** PROBLEM TO WORK ON **
Leave out any pictures and transcribe all other data below exactly.

** DATASET EXCERPTS **
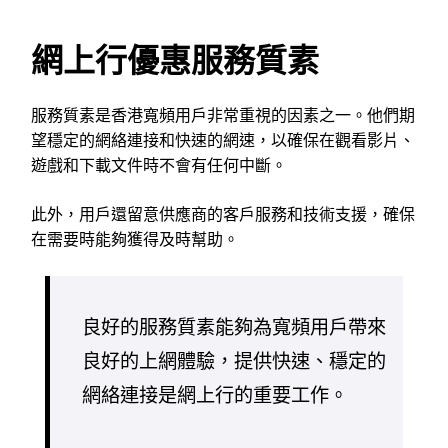
網上行優惠服務質素
服務質素是香港寬頻用戶非常重視的因素之一。他們期
望穩定的網絡連接和快速的網速，以確保在觀看影片、
遊戲和下載文件時不會有任何中斷。
此外，用戶還留意供應商的客戶服務和技術支援，確保
在需要時能夠獲得及時幫助。
良好的服務質素能夠為寬頻用戶帶來
良好的上網體驗，提供快速、穩定的
網絡連接是網上行的重要工作。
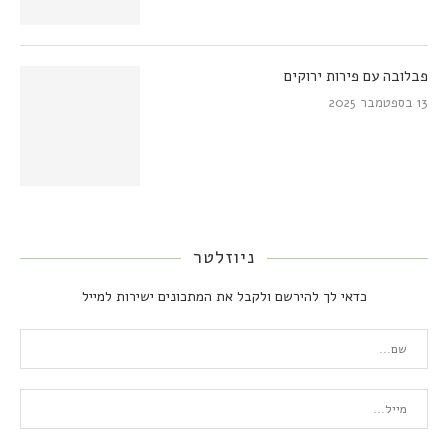
פבלובה עם פירות ירוקים
13 בספטמבר 2025
ניוזלטר
כדאי לך להירשם ולקבל את המתכונים ישירות למייל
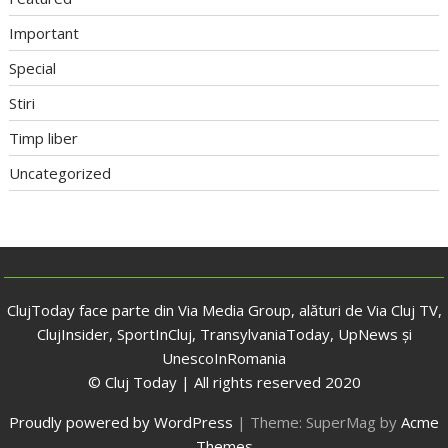
Important
Special
Stiri
Timp liber
Uncategorized
ClujToday face parte din Via Media Group, alături de Via Cluj TV,
ClujInsider, SportInCluj, TransylvaniaToday, UpNews și
UnescoInRomania
© Cluj Today | All rights reserved 2020
Proudly powered by WordPress
|
Theme: SuperMag by
Acme
Themes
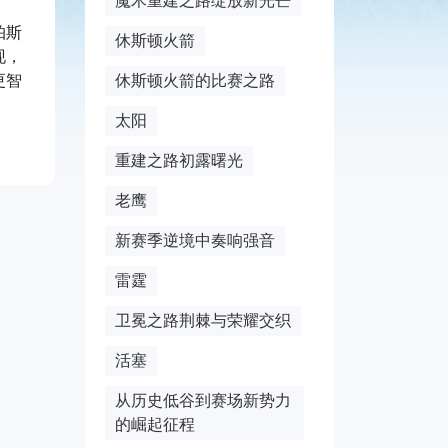
魔术重建之路绽放新光芒
帕斯
休斯顿火箭
现，
更智
休斯顿火箭的比赛之路
太阳
重建之路初露曙光
老鹰
新赛季逆境中奏响强音
雷霆
卫冕之路荆棘与荣耀交织
活塞
从历史低谷到赛场新势力
的崛起征程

** THE COMPLETED TASK **
網上行優惠服務質素
服務質素是香港寬頻用戶非常重視的因素之一。他們期
望穩定的網絡連接和快速的網速，以確保在觀看影片、
遊戲和下載文件時不會有任何中斷。
此外，用戶還留意供應商的客戶服務和技術支援，確保
在需要時能夠獲得及時幫助。
良好的服務質素能夠為寬頻用戶帶來
良好的上網體驗，提供快速、穩定的
網絡連接是網上行的重要工作。
פבלובה עם פירות ירוקים
13 בספטמבר 2025
ניוזלטר
כדאי לך להירשם ולקבל את המתכונים ישירות למייל
Important
Special
Stiri
Timp liber
Uncategorized
ClujToday face parte din Via Media Group, alături de Via Cluj TV,
ClujInsider, SportInCluj, TransylvaniaToday, UpNews și
UnescoInRomania
© Cluj Today | All rights reserved 2020
Proudly powered by WordPress
|
Theme: SuperMag by
Acme
Themes
魔术重建之路绽放新光芒
帕斯
休斯顿火箭
现，
更智
休斯顿火箭的比赛之路
太阳
重建之路初露曙光
老鹰
新赛季逆境中奏响强音
雷霆
卫冕之路荆棘与荣耀交织
活塞
从历史低谷到赛场新势力
的崛起征程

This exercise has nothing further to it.